GM May Close German Plant Two Years Early as Sales DropDorothee Tschampa and Tim Higgins
General Motors Co., seeing Germany at risk of slipping into recession, may shutter a factory in that country two years earlier than planned as the European auto market sinks for a sixth straight year.
The automaker’s Opel unit may stop building the Zafira van at the plant at Bochum as soon as the end of 2014 when a labor agreement securing production at the plant runs out, Stephen Girsky, GM’s interim European chief, wrote in a letter to employees today. Opel had said previously that the company would probably stop making the Zafira in Bochum in 2016.
“They are trying to get in front of the trouble and have come to the realization that it is a very long road ahead,” Jeff Schuster, an industry analyst with LMC Automotive, said today in an e-mail. “My view is that this is the painful reality of what needs to be done across Western Europe.”
Opel is losing share in the region’s shrinking auto market. Sales of the German brand and Vauxhall sister marque dropped 16 percent in Europe last year. That compares with an industrywide contraction of 8 percent. The Bochum plant has 3,100 workers.

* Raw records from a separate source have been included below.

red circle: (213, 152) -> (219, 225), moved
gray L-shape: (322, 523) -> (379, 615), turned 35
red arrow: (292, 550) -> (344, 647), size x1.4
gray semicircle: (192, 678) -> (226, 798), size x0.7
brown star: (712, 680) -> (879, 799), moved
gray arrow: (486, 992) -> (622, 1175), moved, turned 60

“The situation on the European market is still disastrous,” Girsky wrote in the letter, which called on employees to make contributions to cut costs and ruled out wage increases as long as the company is losing money in the region.

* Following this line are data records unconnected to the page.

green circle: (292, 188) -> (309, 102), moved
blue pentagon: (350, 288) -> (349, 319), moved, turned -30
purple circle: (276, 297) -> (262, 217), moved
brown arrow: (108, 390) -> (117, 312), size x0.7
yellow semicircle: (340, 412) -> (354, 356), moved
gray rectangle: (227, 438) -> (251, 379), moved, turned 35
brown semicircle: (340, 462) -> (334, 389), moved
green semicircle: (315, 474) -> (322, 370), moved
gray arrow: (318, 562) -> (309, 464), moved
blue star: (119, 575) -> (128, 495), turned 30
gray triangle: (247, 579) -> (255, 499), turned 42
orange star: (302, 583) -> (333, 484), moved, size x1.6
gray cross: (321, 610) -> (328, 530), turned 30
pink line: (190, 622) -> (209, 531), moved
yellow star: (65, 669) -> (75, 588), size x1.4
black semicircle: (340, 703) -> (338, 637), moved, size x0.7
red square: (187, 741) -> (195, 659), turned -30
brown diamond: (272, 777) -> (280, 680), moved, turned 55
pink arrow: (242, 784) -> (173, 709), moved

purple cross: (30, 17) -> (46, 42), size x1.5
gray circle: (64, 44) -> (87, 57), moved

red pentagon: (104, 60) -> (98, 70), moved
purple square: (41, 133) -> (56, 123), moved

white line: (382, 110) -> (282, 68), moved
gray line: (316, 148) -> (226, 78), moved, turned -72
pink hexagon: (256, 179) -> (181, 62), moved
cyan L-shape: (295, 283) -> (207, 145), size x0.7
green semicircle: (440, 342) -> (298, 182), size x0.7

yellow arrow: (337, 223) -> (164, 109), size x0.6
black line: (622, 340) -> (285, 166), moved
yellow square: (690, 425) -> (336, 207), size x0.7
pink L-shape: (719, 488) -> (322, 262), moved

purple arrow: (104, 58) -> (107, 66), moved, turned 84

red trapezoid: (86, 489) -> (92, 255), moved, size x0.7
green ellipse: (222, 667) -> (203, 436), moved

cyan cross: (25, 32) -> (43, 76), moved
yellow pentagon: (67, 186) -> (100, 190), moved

Earlier this month, Chief Executive Officer Dan Akerson told reporters in Detroit that Germany may be slipping into recession.

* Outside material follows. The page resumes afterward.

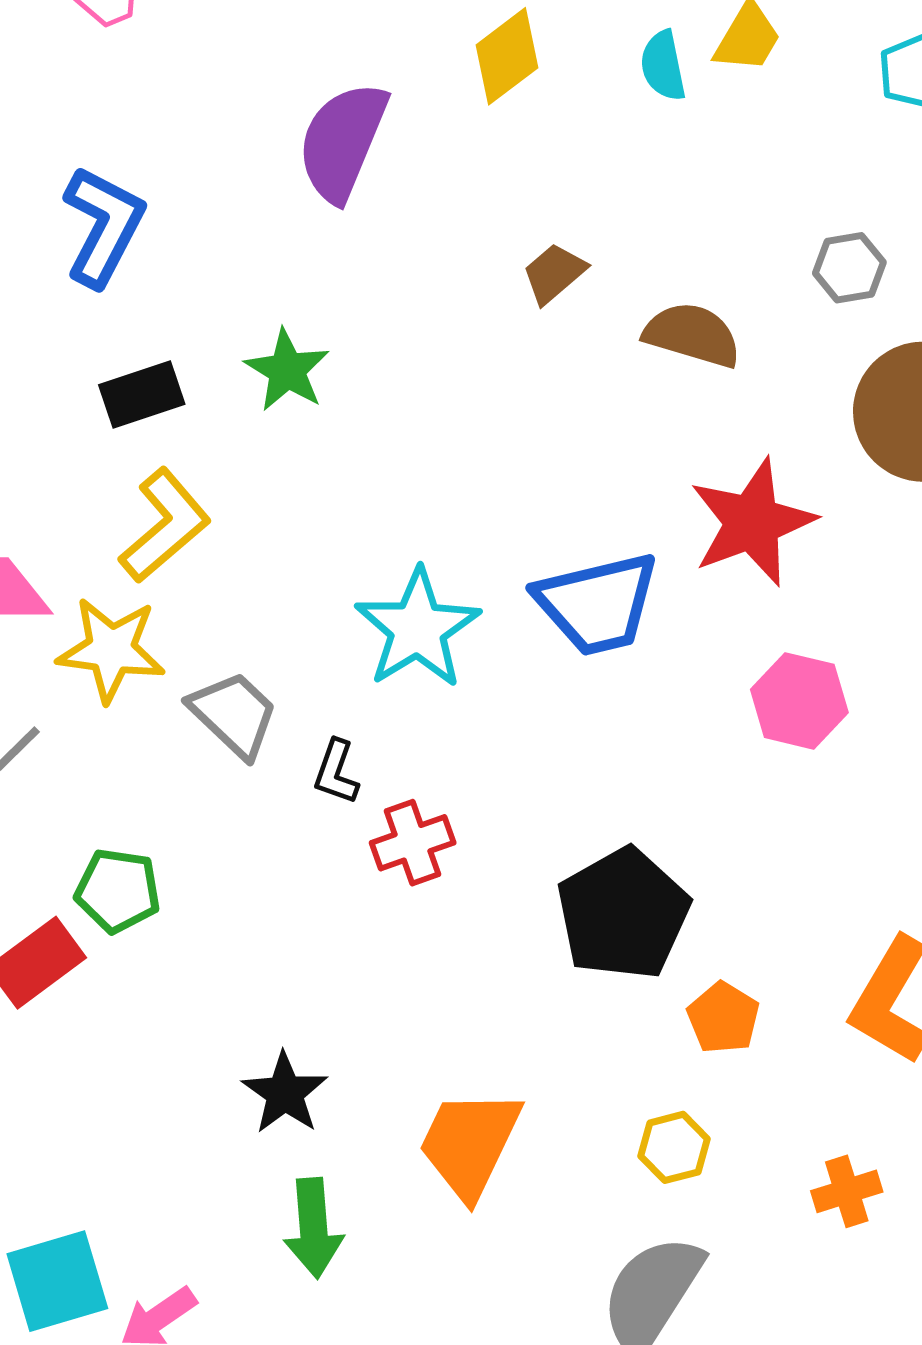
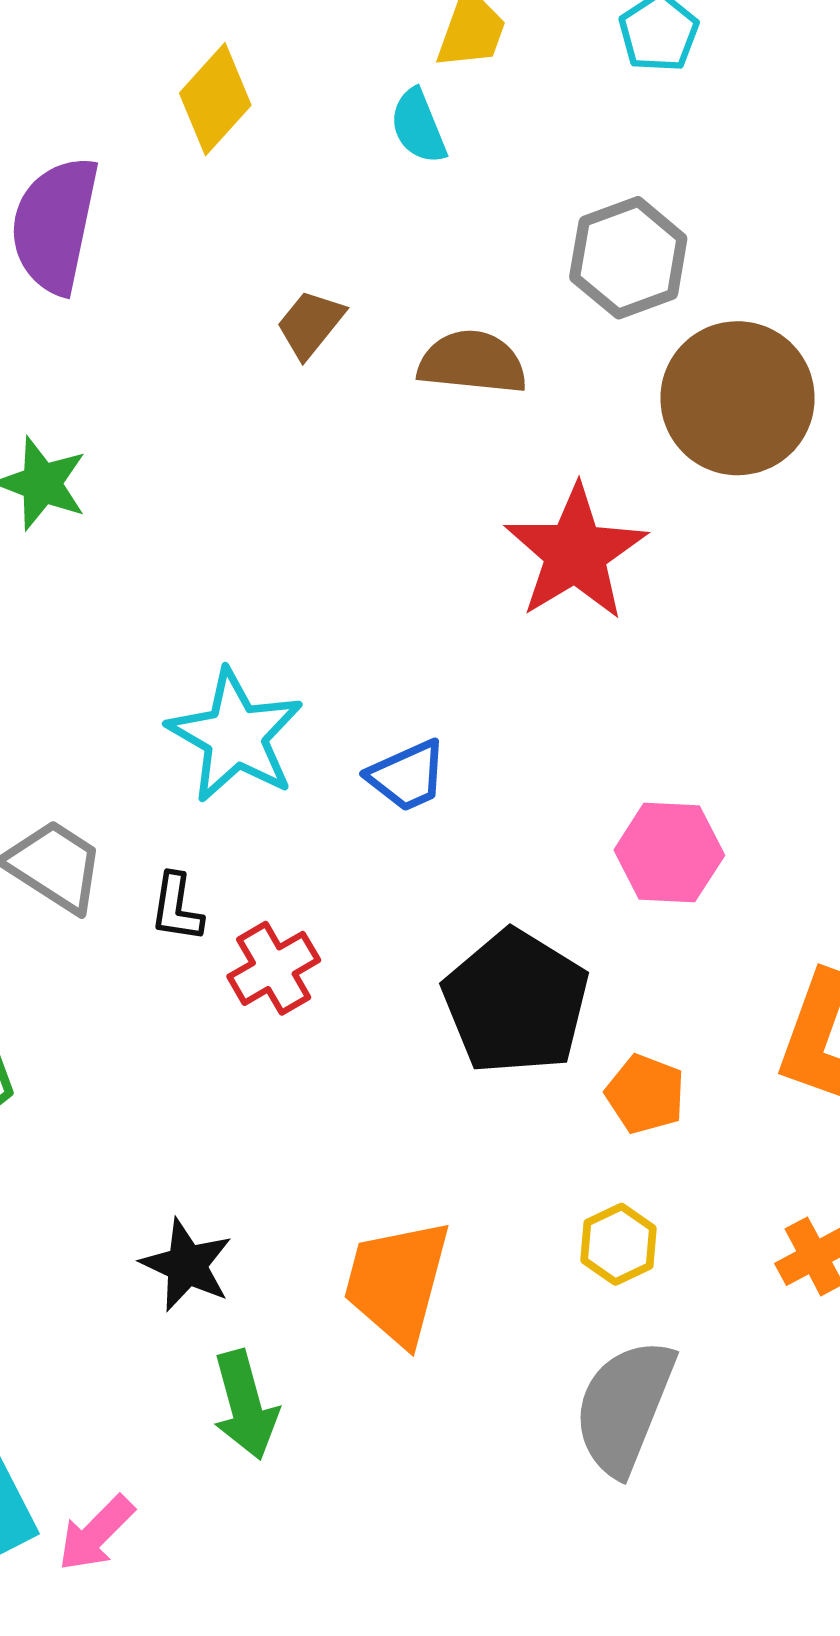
cyan semicircle: (663, 66) -> (418, 126), moved
gray hexagon: (849, 268) -> (628, 258), size x1.5
blue trapezoid: (597, 604) -> (407, 776), moved, size x0.6
pink hexagon: (799, 701) -> (669, 853), moved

“A lot of people thought that Germany was probably going to be that cornerstone which was going to see out the troubles of 2012 and probably be fairly stable throughout 2013,” Mark Fulthorpe, a London-based industry analyst with IHS Automotive, said today in a telephone interview. A weakening Germany becomes “a totally different valuation that you’re going to make.”
A German recession would pose an “incremental challenge” to GM’s turnaround plan, Girksy told reporters on Jan. 13 in Detroit. “Germany is slowing down,” he said. “France, Spain and Italy haven’t found a bottom yet. Russia is slowing down; on the other hand, the U.K. is looking a little better.”
GM fell 2.2 percent to $28.63 at the close in New York.
GM Europe has racked up $17.3 billion in losses since 1999 and aims to return to profitability by mid-decade. The U.S. automaker is willing to support Opel financially, if the German operations are set up competitively and profitably, Girsky wrote.
The threat to close Bochum by 2015 is “unacceptable,” the IG Metall union said in a statement following negotiations today with management. The union would “never agree” to permanent wage cuts at the carmaker, Wolfgang Schaefer-Klug, the Opel works council leader, said in the statement.
“Negotiations with the works council are still ongoing,” Johanna Lomp-Knetsch, an Opel spokeswoman, said in a telephone interview. “No decisions have been made yet.”
To adapt production volumes to the lower demand, Ford Motor Co. is closing three European sites, scrapping 6,200 jobs, and PSA Peugeot Citroen is shutting a plant in the Paris suburb of Aulnay.